One of my enduring research mysteries had always been the Grobner family during an 8-year window in the late 1800′s. Living in St. Louis, Joseph and Frederica Grobner seemingly vanished in 1882 until they reappeared in Chicago around 1890. Their three eldest children – including my g-g-grandmother Rose Grobner – were all born in St. Louis, and two other children were later born in Illinois. I’d always presumed that meant Chicago, since the family eventually lived there for decades, but I was unable to locate them in the Windy City during that important 8-year window.

Everything came together last year.

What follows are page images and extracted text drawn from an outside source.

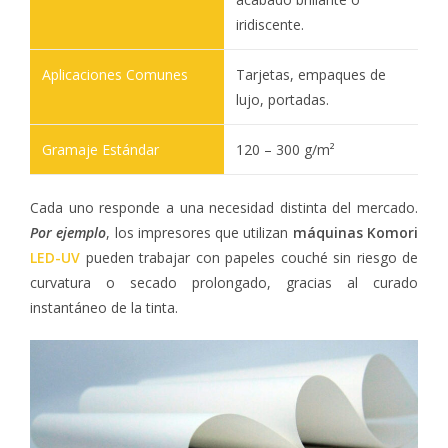
iridiscente.
Tarjetas, empaques de
lujo, portadas.
120 – 300 g/m²
Cada uno responde a una necesidad distinta del mercado.
Por ejemplo
, los impresores que utilizan
máquinas Komori
LED-UV
pueden trabajar con papeles couché sin riesgo de
curvatura o secado prolongado, gracias al curado
instantáneo de la tinta.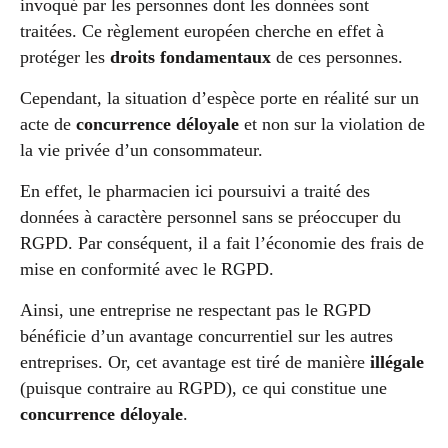
invoqué par les personnes dont les données sont
traitées. Ce règlement européen cherche en effet à
protéger les
droits fondamentaux
de ces personnes.
Cependant, la situation d’espèce porte en réalité sur un
acte de
concurrence déloyale
et non sur la violation de
la vie privée d’un consommateur.
En effet, le pharmacien ici poursuivi a traité des
données à caractère personnel sans se préoccuper du
RGPD. Par conséquent, il a fait l’économie des frais de
mise en conformité avec le RGPD.
Ainsi, une entreprise ne respectant pas le RGPD
bénéficie d’un avantage concurrentiel sur les autres
entreprises. Or, cet avantage est tiré de manière
illégale
(puisque contraire au RGPD), ce qui constitue une
concurrence déloyale
.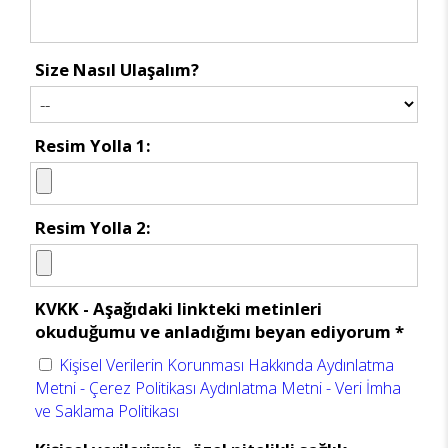
Size Nasıl Ulaşalım?
Resim Yolla 1:
Resim Yolla 2:
KVKK - Aşağıdaki linkteki metinleri
okuduğumu ve anladığımı beyan ediyorum *
Kişisel Verilerin Korunması Hakkında Aydınlatma
Metni - Çerez Politikası Aydınlatma Metni - Veri İmha
ve Saklama Politikası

In planning a fall research trip to Quincy (IL) to further my research on Frederic Jarand (Frederica Grobner’s father), I discovered the Quincy Public Library’s outstanding database of early Quincy newspapers. In full digitized glory, I found piles of information on Frederic Jarand……..and Joseph Grobner and his wife Frederica. Success!

Using the Quincy newspapers, city directories, probate files, tax records, and more, I’ve now been able to glimpse into that 8-year window before the Grobner’s eventual arrival in Chicago. After her father Frederic died in 1882, Frederica and Joseph Grobner relocated to Quincy from St. Louis to take over her father’s saloon. Financial difficulties perhaps played a role in the family later relocating to Chicago around 1890.

"Left County" for Chicago, 1890 Quincy IL tax records

The image here shows a snip from p. 53 of the 1890 Quincy tax records (held at the Gardner Museum of Architecture & Design). The entry for Mrs. F. Grobner clearly shows “Left County,” and their residence at 1254 Kentucky. Joseph Grobner appears in the Chicago city directories shortly thereafter, bringing a gratifying conclusion to one of my many research mysteries.

Harrison Park, Kalamazoo MI (My first blog post!)

I grew up in Kalamazoo, Michigan, and over my 20+ years living there, I drove past Harrison Park thousands of times. Located on the northeast edge of town, the small triangular-shaped park is in what was the city’s Polish neighborhood. Growing up, I remember my Dad pointing out several buildings in the neighborhood that tied back to the family.

A few years ago, my Dad mentioned that there was a monument at Harrison Park, dedicated to the fallen men of World War II, Korea, and Vietnam that were from that neighborhood. With two ancestors that were killed during World War II, my curiosity was piqued.

My next visit to Kalamazoo included a stop at Harrison Park, and sure enough, there was the monument. Among the men listed were Francis Piotrowski (1918-1944) and George Topoll (1918-1943), my ancestors.

Harrison Park monument, Kalamazoo (MI)Discovering the monument was certainly important, but the big find was the lodge number and name of the Polish National Alliance (#2144, White Eagle Society), the fraternal group that dedicated the monument as a memorial to those Polish men who had died during the war. Francis’ father – Stanley, my great-grandfather – was very active with the PNA, and I now had identified the lodge he’d been active with.

I’d driven past Harrison Park thousands of times over the years, but had never noticed the monument, its historical significance, nor its important genealogical value. I had been so focused on the names and dates on my family tree, learning as much and as quickly as possible, I had failed to take a step back and explore the historical context of my ancestors’ lives – the neighborhood they called home, the parks they played in, and the national events that shaped their lives. I had nearly missed a vital piece of my family’s story in the old neighborhood. A lesson learned!